• [Document understanding data]:

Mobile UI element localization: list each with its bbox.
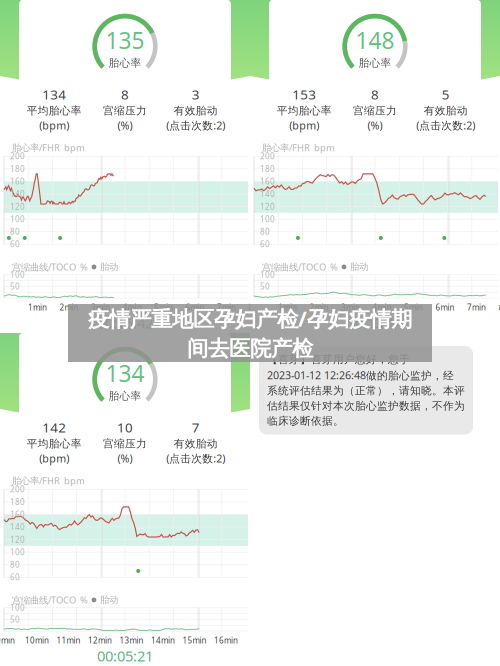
staticText: 胎动 — [100, 261, 118, 273]
staticText: 50 — [10, 281, 20, 292]
staticText: 120 — [260, 201, 275, 212]
staticText: 10 — [117, 418, 133, 436]
staticText: 7 — [192, 418, 200, 436]
staticText: 200 — [260, 151, 275, 162]
staticText: 有效胎动 — [174, 437, 218, 450]
staticText: (点击次数:2) — [416, 118, 475, 132]
staticText: 5min — [404, 302, 423, 313]
staticText: 胎心率 — [108, 389, 142, 402]
staticText: 100 — [10, 214, 25, 224]
staticText: 4min — [372, 302, 392, 313]
staticText: 胎心率/FHR bpm — [12, 474, 85, 487]
staticText: 5 — [442, 85, 450, 103]
staticText: (%) — [368, 118, 382, 132]
staticText: 60 — [10, 572, 20, 582]
staticText: 11min — [56, 635, 80, 646]
staticText: 平均胎心率 — [27, 437, 82, 450]
staticText: 宫缩压力 — [103, 437, 147, 450]
staticText: 100 — [260, 214, 275, 224]
staticText: 6min — [186, 302, 204, 313]
staticText: 142 — [42, 418, 66, 436]
staticText: 15min — [182, 635, 206, 646]
staticText: 平均胎心率 — [27, 104, 82, 117]
staticText: 7min — [217, 302, 236, 313]
staticText: 00:05:21 — [97, 646, 153, 666]
staticText: 9min — [0, 635, 15, 646]
staticText: 2023-01-12 12:26:48做的胎心监护，经 — [267, 368, 454, 382]
staticText: 14min — [151, 635, 175, 646]
staticText: 160 — [10, 509, 25, 520]
staticText: 【喜芽】喜芽用户您好，您于 — [267, 353, 410, 366]
staticText: (点击次数:2) — [166, 118, 225, 132]
staticText: 8 — [121, 85, 129, 103]
staticText: (bpm) — [39, 118, 69, 132]
staticText: 120 — [10, 201, 25, 212]
staticText: 胎心率/FHR bpm — [12, 141, 85, 154]
staticText: 50 — [260, 281, 270, 292]
staticText: 8min — [498, 302, 500, 313]
staticText: 100 — [10, 602, 25, 613]
staticText: 140 — [10, 189, 25, 199]
staticText: 50 — [10, 614, 20, 625]
staticText: 系统评估结果为（正常），请知晓。本评 — [267, 384, 465, 397]
staticText: 3min — [91, 302, 110, 313]
staticText: 胎动 — [100, 594, 118, 606]
staticText: 宫缩压力 — [353, 104, 397, 117]
staticText: 平均胎心率 — [277, 104, 332, 117]
staticText: 12min — [88, 635, 112, 646]
staticText: 胎心率/FHR bpm — [262, 141, 335, 154]
staticText: 胎心率 — [358, 56, 392, 70]
staticText: 估结果仅针对本次胎心监护数据，不作为 — [267, 399, 465, 412]
staticText: 134 — [42, 85, 66, 103]
staticText: 134 — [106, 358, 144, 388]
staticText: 4min — [122, 302, 142, 313]
staticText: 148 — [356, 25, 394, 55]
staticText: 宫缩曲线/TOCO % — [12, 261, 88, 273]
staticText: (bpm) — [289, 118, 319, 132]
staticText: 7min — [467, 302, 486, 313]
staticText: 80 — [10, 226, 20, 237]
staticText: 临床诊断依据。 — [267, 414, 344, 428]
staticText: 200 — [10, 151, 25, 162]
staticText: 60 — [260, 239, 270, 250]
staticText: 200 — [10, 484, 25, 494]
staticText: 宫缩曲线/TOCO % — [262, 261, 338, 273]
staticText: 胎心率 — [108, 56, 142, 70]
staticText: 间去医院产检 — [187, 336, 313, 362]
staticText: 16min — [214, 635, 238, 646]
staticText: 153 — [292, 85, 316, 103]
staticText: 13min — [120, 635, 144, 646]
staticText: 胎动 — [350, 261, 368, 273]
staticText: 2min — [60, 302, 78, 313]
staticText: (%) — [118, 118, 132, 132]
staticText: 100 — [260, 269, 275, 280]
staticText: 140 — [260, 189, 275, 199]
staticText: 疫情严重地区孕妇产检/孕妇疫情期 — [88, 304, 412, 332]
staticText: 160 — [260, 176, 275, 187]
staticText: 3 — [192, 85, 200, 103]
staticText: 10min — [25, 635, 49, 646]
staticText: 180 — [10, 164, 25, 174]
staticText: (%) — [118, 451, 132, 465]
staticText: 5min — [154, 302, 173, 313]
staticText: 8min — [248, 302, 268, 313]
staticText: (点击次数:2) — [166, 451, 225, 465]
staticText: 160 — [10, 176, 25, 187]
staticText: 宫缩压力 — [103, 104, 147, 117]
staticText: 有效胎动 — [174, 104, 218, 117]
staticText: 00:13:14 — [347, 313, 403, 333]
staticText: 1min — [278, 302, 297, 313]
staticText: 180 — [10, 496, 25, 507]
staticText: 1min — [28, 302, 47, 313]
staticText: 宫缩曲线/TOCO % — [12, 594, 88, 606]
staticText: 80 — [10, 559, 20, 570]
staticText: 135 — [106, 25, 144, 55]
staticText: 3min — [341, 302, 360, 313]
staticText: 6min — [436, 302, 454, 313]
staticText: 180 — [260, 164, 275, 174]
staticText: 100 — [10, 547, 25, 557]
staticText: 2min — [310, 302, 328, 313]
staticText: 100 — [10, 269, 25, 280]
staticText: 8 — [371, 85, 379, 103]
staticText: 有效胎动 — [424, 104, 468, 117]
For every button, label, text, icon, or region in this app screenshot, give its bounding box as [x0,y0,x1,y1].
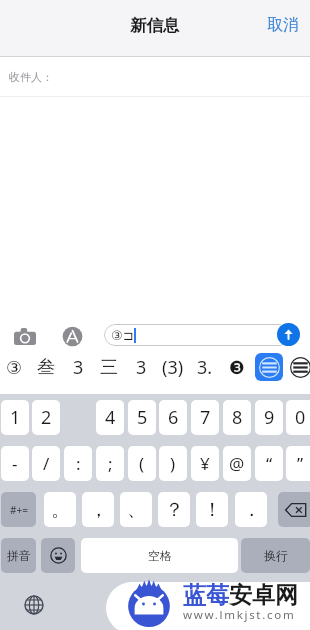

• [Required action]: Look over the data and work out how many lines include the word "点击次数"; reply with the number only.

• [Written solution]: 3